Wheeling and dealing on car prices is an American tradition, but lately the dealer is in the driver’s seat. Blame a mix of chip shortages, supply-chain slowdowns and consistently high consumer demand.
The result: The average new car price in the United States hit $47,077 in December, a new record, according to Kelley Blue Book. That is $5,742 more than the previous December – and up over $800 in a single month.
“The average price people are paying for cars is well above sticker at this point,” says Jessica Caldwell, executive director of insights for car shopping and research site Edmunds.
That lack of negotiating power filters down into auto loans. The average loan balance on new cars for 2021’s third quarter was $37,746, a new high that carries a monthly payment of $617, according to credit agency Experian. Even used cars are coming with big loans, with an average $26,230 and a $471 monthly bill.
So what is a car buyer to do? Here are tips for negotiating in this new era:
If you have to drive a certain model, with certain trims, in a certain color, then your negotiating leverage is minimal. The fewer must-haves on your list, the better for dealmaking.
“Flexibility is the key word here,” says Matt Degen, editor for Kelley Blue Book. “You want to have some wiggle room.”
The same principle applies to where you shop. Since so much car-buying takes place online these days, expand your radius far beyond just local dealerships.
USED CARS WILL NOT SAVE YOU
Traditional personal finance advice is to almost always buy used, since vehicles lose a big chunk of value the minute you drive them off the lot. Today you might be surprised.
“Used prices have skyrocketed as well, almost 30% year-over-year,” says Caldwell. “As those prices get higher, buyers are pushed further out in age – so if you were considering a three-year-old car, now you might have to go to five or seven years old.”

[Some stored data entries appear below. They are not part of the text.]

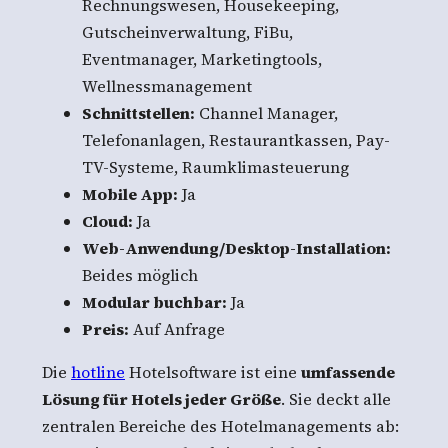
Rechnungswesen, Housekeeping,
Gutscheinverwaltung, FiBu,
Eventmanager, Marketingtools,
Wellnessmanagement
Schnittstellen:
Channel Manager,
Telefonanlagen, Restaurantkassen, Pay-
TV-Systeme, Raumklimasteuerung
Mobile App:
Ja
Cloud:
Ja
Web-Anwendung/Desktop-Installation:
Beides möglich
Modular buchbar:
Ja
Preis:
Auf Anfrage
Die
hotline
Hotelsoftware ist eine
umfassende
Lösung für Hotels jeder Größe
. Sie deckt alle
zentralen Bereiche des Hotelmanagements ab:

INTEREST RATES ARE STILL LOW
One bright spot for buyers is that interest rates are still fairly low, historically speaking. That means even a more sizeable loan could still be manageable on a monthly basis, especially since many automakers “subsidize” rates to offer enticing deals like 1.9% financing, Caldwell says.
The average loan rate on new cars in last year’s fourth quarter was a modest 4.2% – although the Federal Reserve has signaled its intention to raise rates in coming months, so expect pricier loans in future.
Consider coming into a car purchase with a loan preapproval from your own bank, so you are not limited to whatever financing the dealer offers.
If the price on all cars is headed up, that is good news regarding the trade-in you are currently driving. That is one area where you actually do have some negotiating leverage. And do not feel obligated to negotiate with the dealer you are buying from: You could get a superior offer from a competing dealer, or by selling privately.
USE TIME TO YOUR ADVANTAGE
If you need a car tomorrow, that is one thing. But if you can wait – continue driving your old car for another year or two, for example – then you should consider doing so. The current supply-chain nightmare will not last forever, and red-hot car prices should start to normalize.
If you do have some time flexibility, you can also consider the “European model of building your car to order,” Degen says.
More American automakers are moving in this direction, which expands your options beyond whatever dealers happen to have available – which is not a lot right now.
Says Degen: “The upside is that you get the exact vehicle you want. The downside is that you will have to wait.”